▸ **WHAT TO WORK ON**: Exactly reproduce the lines from the line containing "Return results in <instances>...</instances>. Mask: small" to the end of the data below, inclusive, and nothing else.

▸ **EXERCISE INPUT**:
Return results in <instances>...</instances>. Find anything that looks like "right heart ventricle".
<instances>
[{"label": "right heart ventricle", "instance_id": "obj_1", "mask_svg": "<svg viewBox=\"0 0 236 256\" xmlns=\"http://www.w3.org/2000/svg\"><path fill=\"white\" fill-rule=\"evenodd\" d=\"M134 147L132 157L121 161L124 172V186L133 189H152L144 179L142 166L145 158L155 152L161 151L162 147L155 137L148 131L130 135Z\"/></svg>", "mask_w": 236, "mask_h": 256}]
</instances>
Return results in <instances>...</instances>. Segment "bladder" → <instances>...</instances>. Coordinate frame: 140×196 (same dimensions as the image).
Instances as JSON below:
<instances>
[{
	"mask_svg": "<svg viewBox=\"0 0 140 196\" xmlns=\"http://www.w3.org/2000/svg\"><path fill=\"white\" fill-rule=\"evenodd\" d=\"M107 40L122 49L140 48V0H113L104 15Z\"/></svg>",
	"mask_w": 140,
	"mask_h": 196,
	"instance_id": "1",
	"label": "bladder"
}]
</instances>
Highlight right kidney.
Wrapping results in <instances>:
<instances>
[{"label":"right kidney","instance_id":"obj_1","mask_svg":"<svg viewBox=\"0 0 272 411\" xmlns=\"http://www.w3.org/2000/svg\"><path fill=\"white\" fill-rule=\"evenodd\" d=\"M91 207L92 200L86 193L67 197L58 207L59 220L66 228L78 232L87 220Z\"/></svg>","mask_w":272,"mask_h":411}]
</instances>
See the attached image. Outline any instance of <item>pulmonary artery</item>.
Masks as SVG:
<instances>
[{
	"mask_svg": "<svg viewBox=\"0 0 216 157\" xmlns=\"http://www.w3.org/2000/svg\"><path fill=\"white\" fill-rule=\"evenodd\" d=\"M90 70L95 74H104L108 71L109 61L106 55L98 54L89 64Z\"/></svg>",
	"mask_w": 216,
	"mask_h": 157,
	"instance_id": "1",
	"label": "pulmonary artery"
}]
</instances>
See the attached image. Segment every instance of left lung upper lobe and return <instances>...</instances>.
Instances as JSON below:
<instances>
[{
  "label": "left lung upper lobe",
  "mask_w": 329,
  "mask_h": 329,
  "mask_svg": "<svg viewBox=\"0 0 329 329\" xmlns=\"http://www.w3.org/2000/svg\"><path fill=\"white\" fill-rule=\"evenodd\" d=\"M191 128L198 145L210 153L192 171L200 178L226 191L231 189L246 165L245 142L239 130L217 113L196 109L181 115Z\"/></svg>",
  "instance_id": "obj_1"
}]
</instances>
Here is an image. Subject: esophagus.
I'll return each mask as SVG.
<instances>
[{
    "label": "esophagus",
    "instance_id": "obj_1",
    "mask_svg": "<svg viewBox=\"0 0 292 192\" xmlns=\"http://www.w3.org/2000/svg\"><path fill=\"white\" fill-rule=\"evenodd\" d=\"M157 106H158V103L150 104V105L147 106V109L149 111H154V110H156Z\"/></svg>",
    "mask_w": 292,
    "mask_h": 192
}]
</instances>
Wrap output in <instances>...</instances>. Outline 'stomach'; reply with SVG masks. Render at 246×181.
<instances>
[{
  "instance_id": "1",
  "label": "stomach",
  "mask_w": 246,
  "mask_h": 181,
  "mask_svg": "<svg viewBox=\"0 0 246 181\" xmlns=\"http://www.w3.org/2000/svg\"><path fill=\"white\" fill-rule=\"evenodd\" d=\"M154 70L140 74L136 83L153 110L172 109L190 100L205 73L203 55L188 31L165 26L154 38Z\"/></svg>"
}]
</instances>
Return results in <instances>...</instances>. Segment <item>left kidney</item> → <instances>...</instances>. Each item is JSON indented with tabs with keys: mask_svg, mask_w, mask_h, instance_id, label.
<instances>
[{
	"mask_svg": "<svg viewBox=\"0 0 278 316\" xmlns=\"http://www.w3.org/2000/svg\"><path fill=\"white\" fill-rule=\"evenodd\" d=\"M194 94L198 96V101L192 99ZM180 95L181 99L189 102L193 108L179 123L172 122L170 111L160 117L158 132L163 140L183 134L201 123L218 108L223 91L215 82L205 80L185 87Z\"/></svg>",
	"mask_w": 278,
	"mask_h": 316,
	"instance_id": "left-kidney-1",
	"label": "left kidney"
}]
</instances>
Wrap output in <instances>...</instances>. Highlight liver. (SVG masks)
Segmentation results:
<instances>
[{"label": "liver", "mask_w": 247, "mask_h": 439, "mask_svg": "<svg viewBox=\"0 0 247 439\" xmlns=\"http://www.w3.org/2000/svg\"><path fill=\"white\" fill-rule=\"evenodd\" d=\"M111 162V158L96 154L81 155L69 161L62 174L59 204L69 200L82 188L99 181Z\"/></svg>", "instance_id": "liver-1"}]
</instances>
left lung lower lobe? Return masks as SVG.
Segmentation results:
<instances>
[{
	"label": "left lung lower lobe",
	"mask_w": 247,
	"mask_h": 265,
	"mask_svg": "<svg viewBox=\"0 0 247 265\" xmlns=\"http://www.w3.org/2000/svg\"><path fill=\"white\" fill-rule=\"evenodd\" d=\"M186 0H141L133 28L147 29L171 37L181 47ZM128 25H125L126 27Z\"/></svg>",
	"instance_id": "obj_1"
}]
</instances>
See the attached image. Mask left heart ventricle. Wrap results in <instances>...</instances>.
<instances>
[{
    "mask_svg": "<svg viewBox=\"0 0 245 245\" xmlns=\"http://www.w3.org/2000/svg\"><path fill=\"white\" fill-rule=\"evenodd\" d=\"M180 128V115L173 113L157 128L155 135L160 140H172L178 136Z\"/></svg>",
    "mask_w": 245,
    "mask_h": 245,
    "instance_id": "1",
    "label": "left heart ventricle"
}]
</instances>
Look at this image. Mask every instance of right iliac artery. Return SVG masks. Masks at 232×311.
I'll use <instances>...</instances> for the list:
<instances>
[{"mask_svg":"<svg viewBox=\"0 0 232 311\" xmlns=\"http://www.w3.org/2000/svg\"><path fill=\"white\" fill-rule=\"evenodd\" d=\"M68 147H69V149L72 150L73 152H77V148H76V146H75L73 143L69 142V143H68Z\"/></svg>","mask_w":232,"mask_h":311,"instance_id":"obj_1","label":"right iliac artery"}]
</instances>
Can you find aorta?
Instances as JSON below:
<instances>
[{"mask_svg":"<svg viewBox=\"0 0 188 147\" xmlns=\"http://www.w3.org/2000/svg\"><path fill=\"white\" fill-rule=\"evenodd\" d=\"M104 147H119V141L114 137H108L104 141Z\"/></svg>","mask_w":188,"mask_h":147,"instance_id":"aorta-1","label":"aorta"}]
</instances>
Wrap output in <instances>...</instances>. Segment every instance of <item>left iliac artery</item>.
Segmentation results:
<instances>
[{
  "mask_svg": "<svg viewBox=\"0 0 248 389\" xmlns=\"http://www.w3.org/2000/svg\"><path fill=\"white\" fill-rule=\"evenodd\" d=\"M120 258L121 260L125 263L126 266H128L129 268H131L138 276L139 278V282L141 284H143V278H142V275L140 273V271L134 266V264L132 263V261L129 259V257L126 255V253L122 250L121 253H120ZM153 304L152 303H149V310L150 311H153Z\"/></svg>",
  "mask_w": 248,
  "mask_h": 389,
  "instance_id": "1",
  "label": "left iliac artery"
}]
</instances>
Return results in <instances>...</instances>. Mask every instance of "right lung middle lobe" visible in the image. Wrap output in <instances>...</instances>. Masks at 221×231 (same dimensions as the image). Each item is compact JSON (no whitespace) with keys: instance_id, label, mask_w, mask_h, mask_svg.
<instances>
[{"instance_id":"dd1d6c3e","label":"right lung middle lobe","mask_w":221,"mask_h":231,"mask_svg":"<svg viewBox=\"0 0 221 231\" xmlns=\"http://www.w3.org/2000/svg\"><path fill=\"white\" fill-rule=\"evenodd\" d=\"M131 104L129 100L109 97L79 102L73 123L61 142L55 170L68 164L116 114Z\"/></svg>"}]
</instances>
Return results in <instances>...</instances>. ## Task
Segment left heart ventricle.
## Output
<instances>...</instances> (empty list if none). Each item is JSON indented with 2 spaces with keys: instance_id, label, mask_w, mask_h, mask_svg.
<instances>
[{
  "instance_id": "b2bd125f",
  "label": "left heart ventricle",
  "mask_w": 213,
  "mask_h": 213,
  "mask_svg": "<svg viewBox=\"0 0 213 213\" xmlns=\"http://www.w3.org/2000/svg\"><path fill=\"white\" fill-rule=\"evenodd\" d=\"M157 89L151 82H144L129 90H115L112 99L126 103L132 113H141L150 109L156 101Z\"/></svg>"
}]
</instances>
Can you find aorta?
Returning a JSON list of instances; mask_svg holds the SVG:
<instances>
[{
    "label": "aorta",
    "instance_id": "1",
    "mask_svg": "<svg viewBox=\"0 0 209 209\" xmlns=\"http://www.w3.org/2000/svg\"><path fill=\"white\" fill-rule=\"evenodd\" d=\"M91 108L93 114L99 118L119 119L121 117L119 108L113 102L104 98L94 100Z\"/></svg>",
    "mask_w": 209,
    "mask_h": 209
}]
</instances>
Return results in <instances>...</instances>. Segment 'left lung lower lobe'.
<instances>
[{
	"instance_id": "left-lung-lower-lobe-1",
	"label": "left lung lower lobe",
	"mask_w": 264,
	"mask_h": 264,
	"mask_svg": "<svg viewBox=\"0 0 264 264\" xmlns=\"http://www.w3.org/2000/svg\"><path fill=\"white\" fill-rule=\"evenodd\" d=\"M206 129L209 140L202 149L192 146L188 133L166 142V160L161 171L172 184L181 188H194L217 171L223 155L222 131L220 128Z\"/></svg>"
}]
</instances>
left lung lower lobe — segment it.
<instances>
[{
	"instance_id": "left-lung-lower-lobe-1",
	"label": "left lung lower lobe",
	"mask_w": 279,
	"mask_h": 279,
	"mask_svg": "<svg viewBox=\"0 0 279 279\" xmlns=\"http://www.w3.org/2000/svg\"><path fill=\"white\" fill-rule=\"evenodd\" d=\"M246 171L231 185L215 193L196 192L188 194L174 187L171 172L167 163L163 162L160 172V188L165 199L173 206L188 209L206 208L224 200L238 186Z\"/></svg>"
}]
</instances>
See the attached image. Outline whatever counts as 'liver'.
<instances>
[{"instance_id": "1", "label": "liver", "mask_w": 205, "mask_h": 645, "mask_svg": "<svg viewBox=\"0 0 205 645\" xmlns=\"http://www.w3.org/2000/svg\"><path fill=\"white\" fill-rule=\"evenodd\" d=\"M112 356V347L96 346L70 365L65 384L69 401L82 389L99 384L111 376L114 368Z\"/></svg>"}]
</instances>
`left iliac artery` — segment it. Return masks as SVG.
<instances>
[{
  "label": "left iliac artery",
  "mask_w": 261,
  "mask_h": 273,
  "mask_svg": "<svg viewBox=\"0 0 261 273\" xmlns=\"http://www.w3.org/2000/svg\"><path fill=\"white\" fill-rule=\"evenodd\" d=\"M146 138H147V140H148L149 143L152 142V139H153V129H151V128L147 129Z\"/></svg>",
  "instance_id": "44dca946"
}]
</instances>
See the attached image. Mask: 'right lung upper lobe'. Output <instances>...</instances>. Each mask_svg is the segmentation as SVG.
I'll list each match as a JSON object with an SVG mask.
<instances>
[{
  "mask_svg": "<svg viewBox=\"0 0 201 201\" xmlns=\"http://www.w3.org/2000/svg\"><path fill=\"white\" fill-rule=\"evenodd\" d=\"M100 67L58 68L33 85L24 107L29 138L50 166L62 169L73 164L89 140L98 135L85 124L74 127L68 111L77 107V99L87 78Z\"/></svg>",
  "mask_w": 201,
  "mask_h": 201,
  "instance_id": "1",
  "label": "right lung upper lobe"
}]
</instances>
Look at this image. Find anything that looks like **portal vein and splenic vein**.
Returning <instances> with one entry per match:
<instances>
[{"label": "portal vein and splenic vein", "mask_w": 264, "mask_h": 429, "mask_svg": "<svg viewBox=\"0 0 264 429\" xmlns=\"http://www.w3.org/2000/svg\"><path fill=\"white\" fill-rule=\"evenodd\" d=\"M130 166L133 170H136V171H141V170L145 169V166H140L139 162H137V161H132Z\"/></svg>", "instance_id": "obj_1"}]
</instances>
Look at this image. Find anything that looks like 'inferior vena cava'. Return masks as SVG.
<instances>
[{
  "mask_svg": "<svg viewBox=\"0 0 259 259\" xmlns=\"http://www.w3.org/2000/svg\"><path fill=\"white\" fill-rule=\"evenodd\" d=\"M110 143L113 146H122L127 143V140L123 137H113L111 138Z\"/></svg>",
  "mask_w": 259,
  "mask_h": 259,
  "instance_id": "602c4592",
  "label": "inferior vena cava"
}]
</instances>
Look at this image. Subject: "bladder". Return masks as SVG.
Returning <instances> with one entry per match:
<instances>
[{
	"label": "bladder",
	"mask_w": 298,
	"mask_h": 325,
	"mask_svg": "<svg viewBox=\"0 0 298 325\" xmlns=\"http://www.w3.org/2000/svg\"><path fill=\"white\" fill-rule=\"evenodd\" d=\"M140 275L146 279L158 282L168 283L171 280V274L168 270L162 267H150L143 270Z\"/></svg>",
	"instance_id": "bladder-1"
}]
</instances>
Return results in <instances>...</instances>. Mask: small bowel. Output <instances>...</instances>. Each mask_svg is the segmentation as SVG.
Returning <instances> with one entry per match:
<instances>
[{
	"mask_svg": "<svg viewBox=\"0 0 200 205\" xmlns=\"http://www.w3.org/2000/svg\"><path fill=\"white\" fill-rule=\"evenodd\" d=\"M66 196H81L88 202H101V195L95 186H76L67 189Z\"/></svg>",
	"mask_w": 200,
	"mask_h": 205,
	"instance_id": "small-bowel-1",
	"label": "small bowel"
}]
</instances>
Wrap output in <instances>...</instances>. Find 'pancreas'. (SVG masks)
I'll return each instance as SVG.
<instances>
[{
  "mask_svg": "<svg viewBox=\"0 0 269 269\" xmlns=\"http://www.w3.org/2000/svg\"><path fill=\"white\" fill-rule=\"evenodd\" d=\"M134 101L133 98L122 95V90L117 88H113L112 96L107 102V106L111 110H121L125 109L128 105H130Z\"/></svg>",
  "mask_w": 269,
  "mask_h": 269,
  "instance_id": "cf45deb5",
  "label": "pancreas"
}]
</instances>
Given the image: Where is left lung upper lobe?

▸ **RESPONSE**:
Return results in <instances>...</instances>. Mask: small bowel. Output <instances>...</instances>. Each mask_svg is the segmentation as SVG.
Returning <instances> with one entry per match:
<instances>
[{
	"mask_svg": "<svg viewBox=\"0 0 200 205\" xmlns=\"http://www.w3.org/2000/svg\"><path fill=\"white\" fill-rule=\"evenodd\" d=\"M66 196H81L88 202H101V195L95 186H76L67 189Z\"/></svg>",
	"mask_w": 200,
	"mask_h": 205,
	"instance_id": "small-bowel-1",
	"label": "small bowel"
}]
</instances>
Wrap output in <instances>...</instances>. Find 'pancreas'. (SVG masks)
I'll return each instance as SVG.
<instances>
[{
  "mask_svg": "<svg viewBox=\"0 0 269 269\" xmlns=\"http://www.w3.org/2000/svg\"><path fill=\"white\" fill-rule=\"evenodd\" d=\"M134 101L133 98L122 95V90L117 88H113L112 96L107 102V106L111 110H121L125 109L128 105H130Z\"/></svg>",
  "mask_w": 269,
  "mask_h": 269,
  "instance_id": "cf45deb5",
  "label": "pancreas"
}]
</instances>
Given the image: Where is left lung upper lobe?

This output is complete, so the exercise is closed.